Being clean and unambiguous works of art, the venue provided a hospitable space for a poetry recital by Vishnu Nagar, Mangalesh Dabral and a poem I had specially written for the catalogue. Vishnu Nagar read out the poems Gai Ki Tarah (Like A Cow), Ve Jo Jeevan Ko Phirse Jeene Layaq Banate Hain (Those Who Make Life Worth Living Again) and Main Aur Kuch Nahin Kar Sakta Tha (I Could Not Do Anything Else) from his collection Hasne Ki Tarah Rona (Weeping like Laughing).
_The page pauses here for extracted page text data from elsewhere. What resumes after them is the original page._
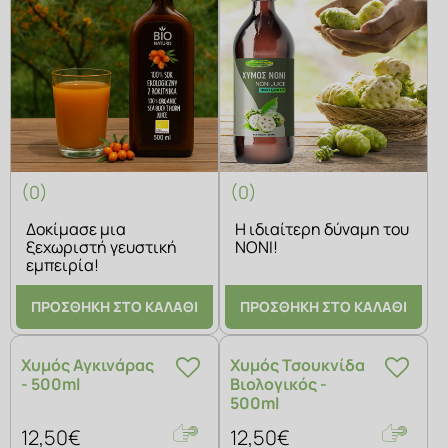
(0)
(0)
Δοκίμασε μια
Η ιδιαίτερη δύναμη του
ξεχωριστή γευστική
ΝΟΝΙ!
εμπειρία!
ΠΡΟΣΘΗΚΗ ΣΤΟ ΚΑΛΑΘΙ
ΠΡΟΣΘΗΚΗ ΣΤΟ ΚΑΛΑΘΙ
Χυμός Αγκινάρας
Χυμός Τσουκνίδα
- 500ml
Βιολογικός -
500ml
12,50€
12,50€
Mangalesh Dabral chose to recite Kremlin Katha (Kremlin Tales) and Kremlin Sanghralaya (Kremlin Museum) from his book Awaz Bhi Ek Jagah Hai (The Voice Is Also A Place) and Taqat Ki Duniya (A World of Power) from his forthcoming volume Mujhe Dikha Ek Manushya (I Saw A Man). This poetry recital took place at a venue that some 200 writers, artistes and art lovers had dedicated to the jailed Pakistani artiste Salima Hashmi and other democratic protestors now in jail. This showed one that whole of life reflects itself in our artistic expressions and that nothing can be ignored or brushed aside without doing damage to the direction and wealth of genuine creative aspirations.